Claim and Reclaiming: Relations at Stake From Lapu-Lapu to Jose Rizal, Philippine history is full with people who fought against overwhelming odds and won. Of course, we were colonized by the Spaniards and Americans, occupied by the Japanese and subjugated by a home-grown dictator. But the point is the Filipino spirit is indomitable and despite of the awesome might of our oppressors, we still prevailed in the end. This kind of spirit is again in quest with the issues of claiming for expanded territories.
I want to plug in the current issues of claiming Sabah and Spartly Islands as part of the Philippine territory despite of the number of contenders suing for it. First, let’s take a look on Sabah. Historically, Sabah is owned by the Sultan of Brunei but then it was given to the Sultan of Sulu as a gift. But during the colonial regime of the British in Malaysia, they want to include Sabah on their territory for prior reasons. So, the imperialists ask the Sultan of Sulu for a lease to acquire Sabah.
The lease was granted but after the British regime, Malaysia gains independence and declare Sabah is part of their territory but until now they are still paying for the rent in Sabah. Now, the Sultanate of Sulu is claiming for the return of Sabah to their ownership. Then, the misconception rises on both contenders in this issue. Malaysian government view the agreement as a sale or mortgage, while the Sultanate of Sulu, it is only a lease. As I take my view points on the issue, I suspect that possibly claiming Sabah is just about money and political maneuver.
Because after all, one that motivate the claim of Sabah is the small amount of money given by Malaysia to the Sultanate of Sulu compare to the large size of the total land area of Sabah. Then, again political interests could be lurking around in the claiming of the land because once the Sabah is brought back, the Sultanate of Sulu could gain economic and political power in the Republic of the Philippines. Then, as I hypothesize, it could lead to the overwhelming control of the Sultan of Sulu not only on the southern part but perhaps to the entire Mindanao.
If that would happen, they would make a new concept of government under the Sultanate of Sulu separated from the Republic of the Philippines. Perhaps, I could say they want to summon back their flourishing kingdom in the old days. Back to the issue, Sultan of Sulu had legal evidences that Sabah is really part of their ownership but the Malaysia unwillingly wants to give up Sabah. Now, Sultan of Sulu want to claim it even by force conduct of war but the government of the Philippines intervene and suggest a peaceful process.

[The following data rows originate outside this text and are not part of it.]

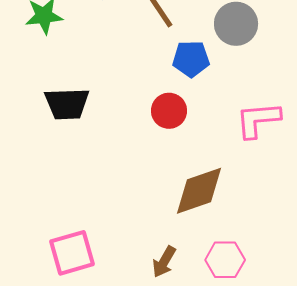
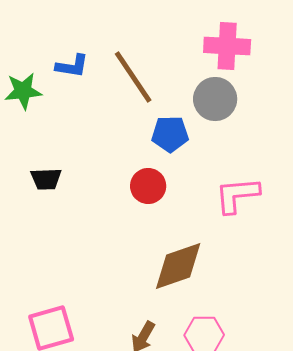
black trapezoid: (67, 104) -> (46, 179), size x0.7

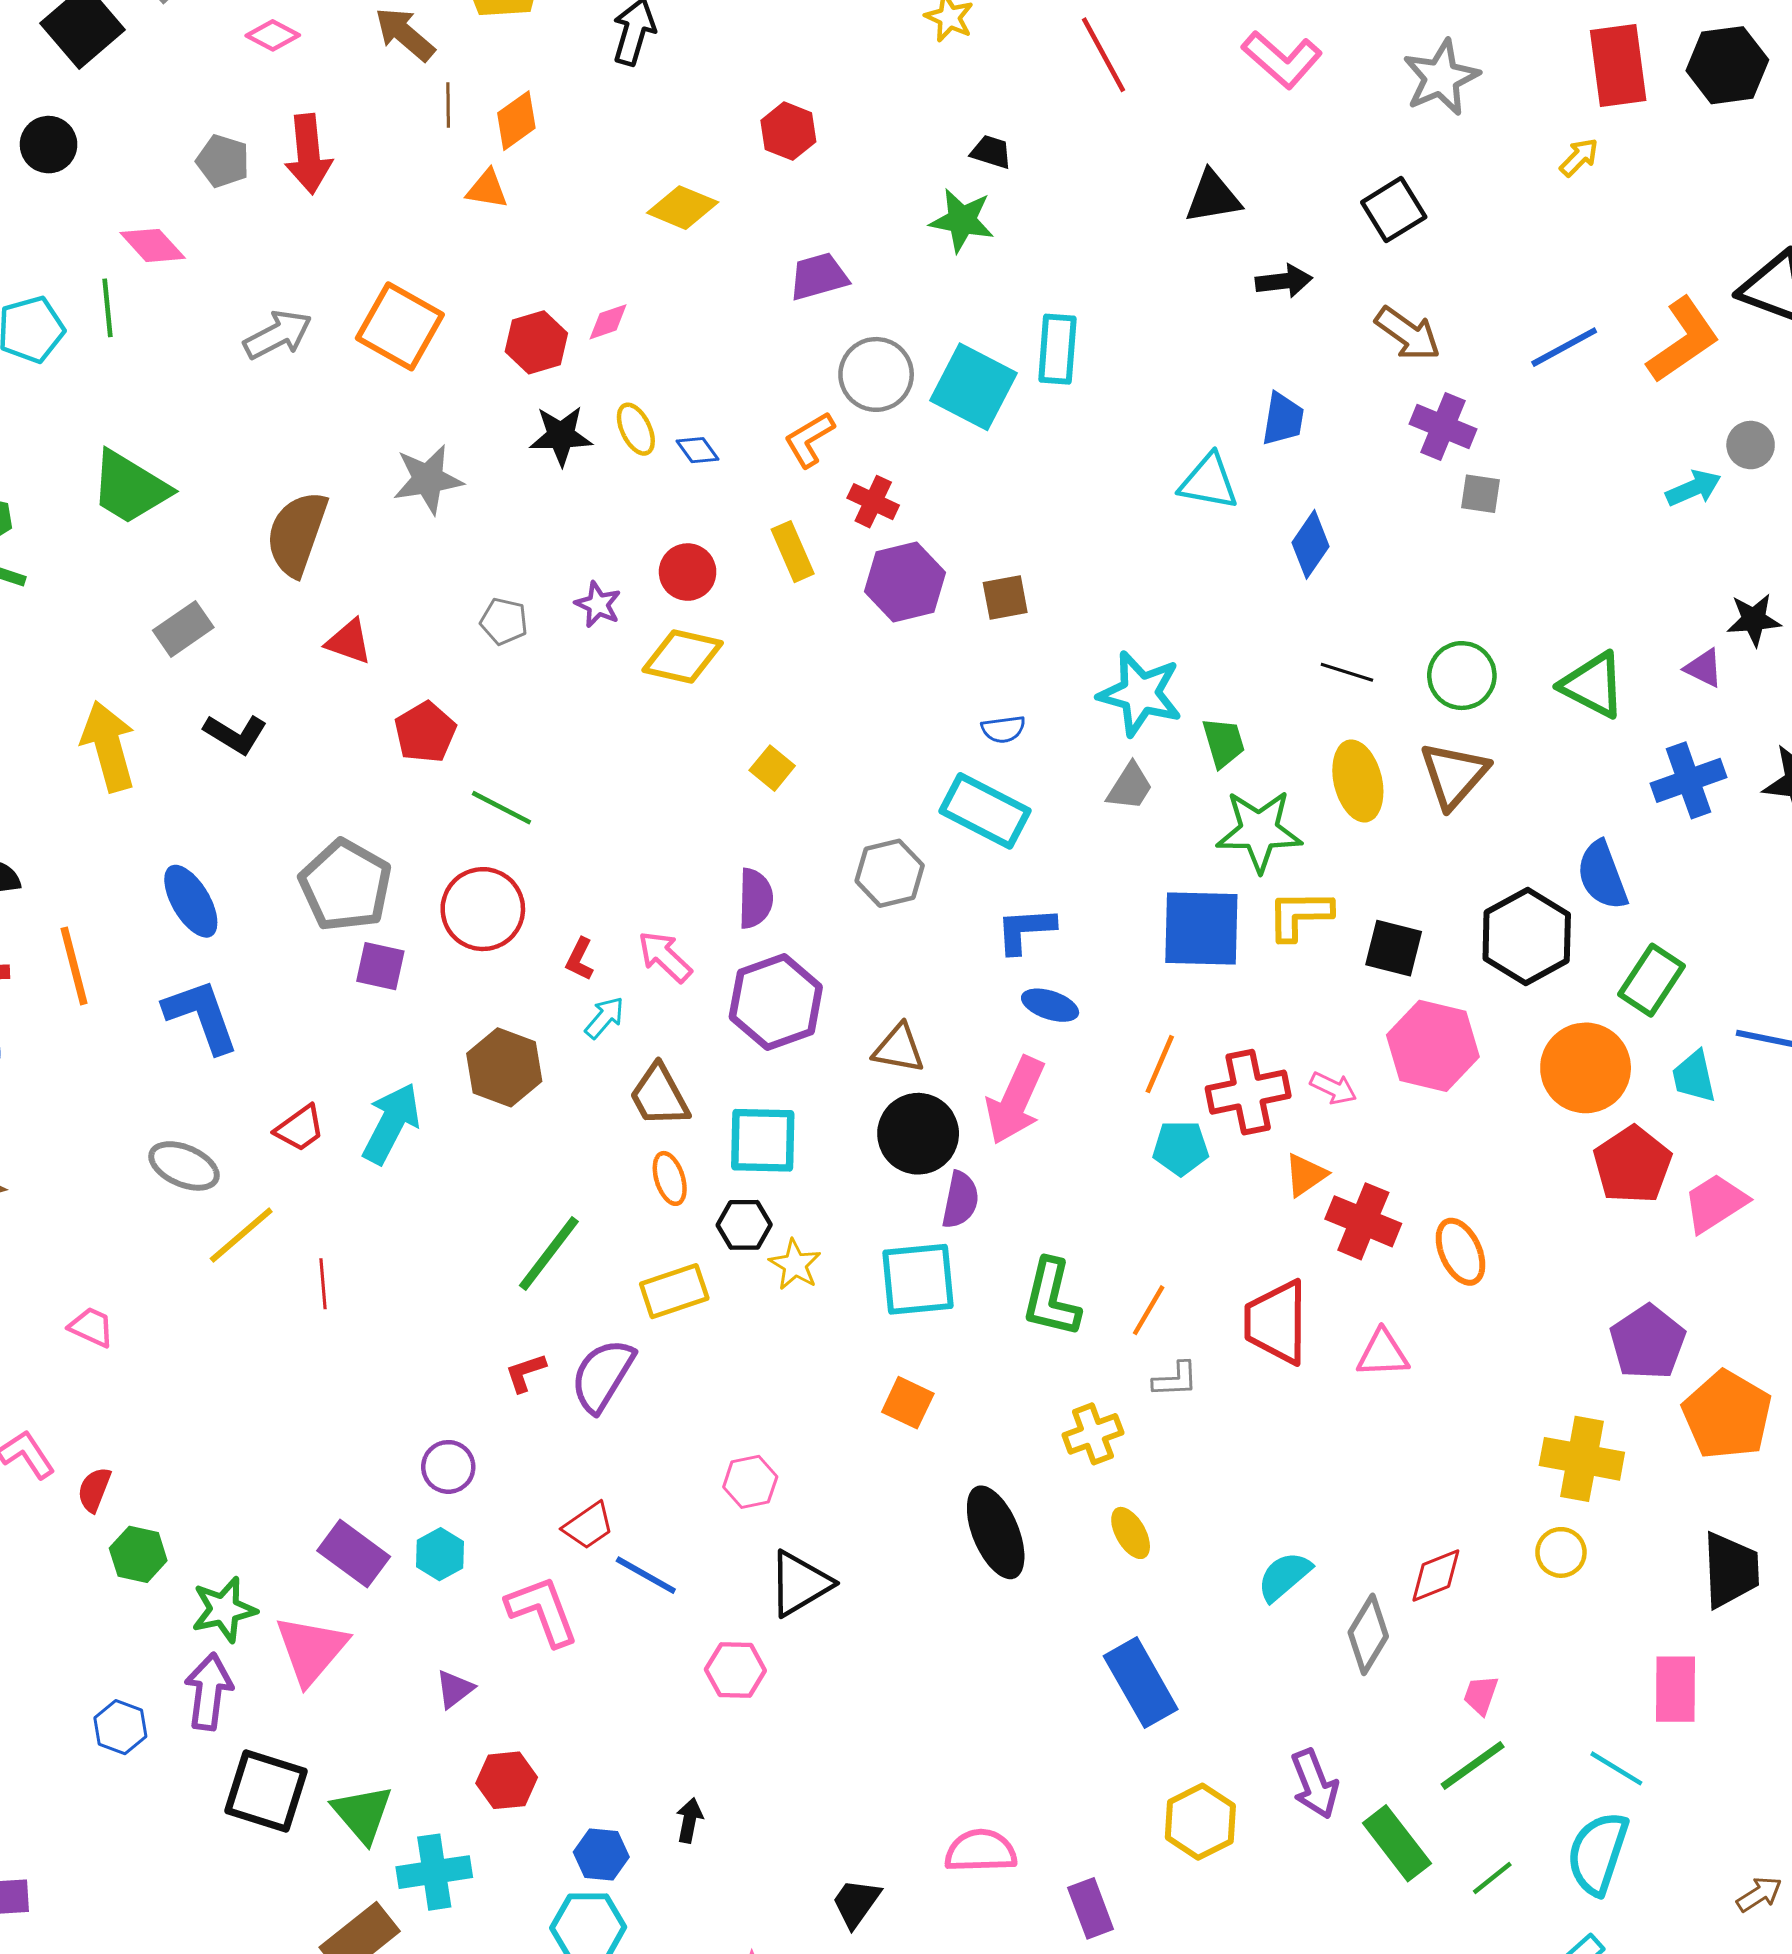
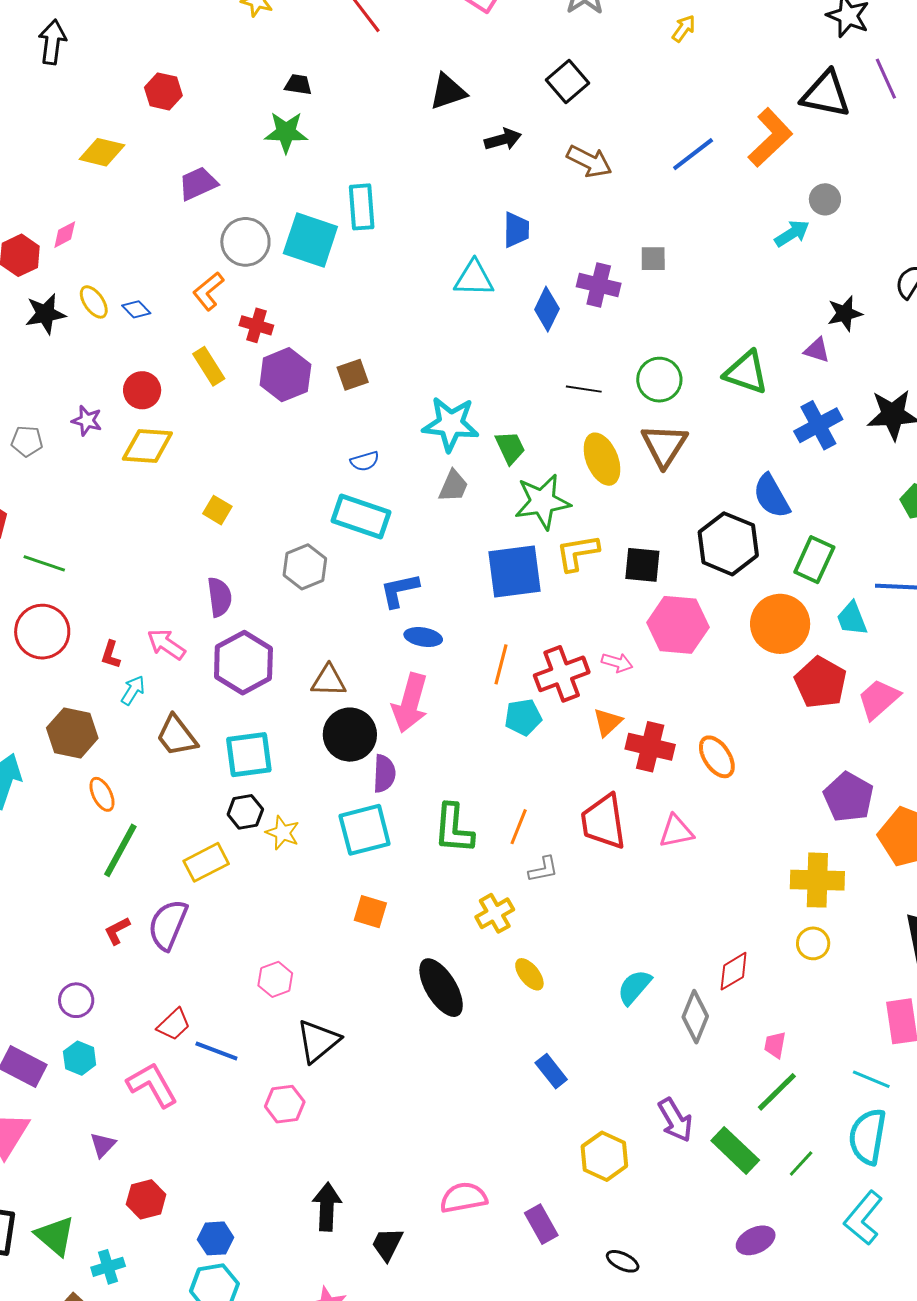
purple cross: (1443, 427) -> (599, 285), moved
orange ellipse: (670, 1178) -> (102, 794), moved
blue rectangle: (1141, 1683) -> (551, 1071), size x0.6
black arrow: (689, 1820) -> (327, 1207), moved, size x1.6
cyan cross: (434, 1872) -> (108, 1267), size x0.7

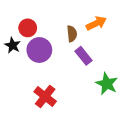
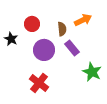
red circle: (28, 28) -> (32, 24), moved
purple circle: (39, 50) -> (44, 50), moved

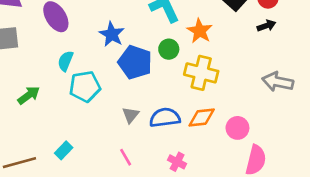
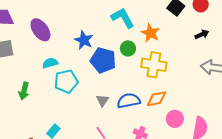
black arrow: (266, 26) -> (202, 34), moved
cyan semicircle: (65, 61) -> (50, 63), turned 56
green arrow: (29, 95) -> (24, 91), turned 144
pink circle: (237, 128) -> (175, 119), moved

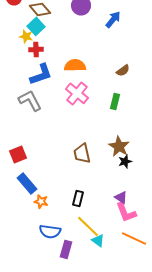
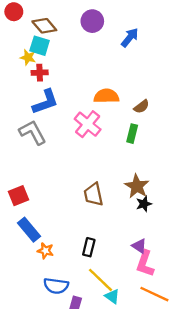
cyan square: (36, 26) -> (40, 46), turned -30
orange semicircle: (75, 65) -> (106, 96), moved
brown semicircle: (123, 70) -> (142, 107), moved
pink L-shape: (126, 212) -> (145, 264), turned 40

But the Sultan of Sulu is tired of that process because a number of administrations have past and still they were doing nothing on the issue. For me, the Sultanate’s decision is reasonable because, as I understand the beliefs of Muslim, claiming what is really their own is adherent to their Islamic rights. If we take on the current situation the Philippine government turns its back on helping our Muslim comrades. Rest assured, Sultan of Sulu would do anything for bringing back the Sabah even by spilling blood of its associates.
Quite reasonable also the claim of the Sultan is for the welfare of its people because of the conquest situation of the economy in Sulu. If Sabah would be taken back, Sulu would gain a pillar of hope from its down-hearted economic situation. As for me, I’m hoping that Philippine government would never cut the strings that bind the trust of the people of Sulu. I’m hoping that between Malaysia and the Sultanate of Sulu would realize the bloodsheds they sacrifice. After all, they are all brothers and sisters in Islamic faith.
In the end, I hope peace would prevail because Islam means peace. Second, Spratly Islands are of political and strategic importance to regional players like China, Taiwan, Vietnam, Malaysia, Brunei and the Philippines, as well as indirectly, the United States. At stake is potentially billions of dollars’ worth of oil and gas, making the exploration and control of the Spratly Islands of strategic concern. Not only that, the West Philippine Sea in general is a vital shipping lane connecting the Indian Ocean and the Pacific Ocean.
The Spratly Islands is in the middle of the region, making control over them of strategic importance. For this issue, Philippines and China are the major contenders for the claim. The Philippines’ claim is based on the UN Convention on the Law of the Sea, because UNCLOS sets “exclusive economic zones,” giving a country sole exploitation rights over all natural resources within 200 nautical miles from the baseline. Logically, Spratly Islands is within the 200 nautical miles of the Philippines.
On the other hand, the Chinese see Spratly’s as historical territory and they have sovereignty over it. For my view, I suggest Philippines must resign itself to this race or withdraw every claim it has over the Spratly Islands. Rest assured, China will not give up. Their national pride will not allow it, especially now they are targeting to be a superpower with everything that title entails. Also, claiming for these small islands the Philippine and China relationship would be at stake and might affect economic status especially to the Philippines.
Moreover, if the Philippines would successfully claim it, they would struggle in developing the full economic capacity of the islands. It would be just a display or an addition to the territory without its utilization for the economic profit. To recommend for the solution, I would say that the answer to the situation is a combination of political, military and economic moves. The nation must explore and use the resources of the Spratly Islands as quickly as it can. If it must partner with other claimants, then should it be.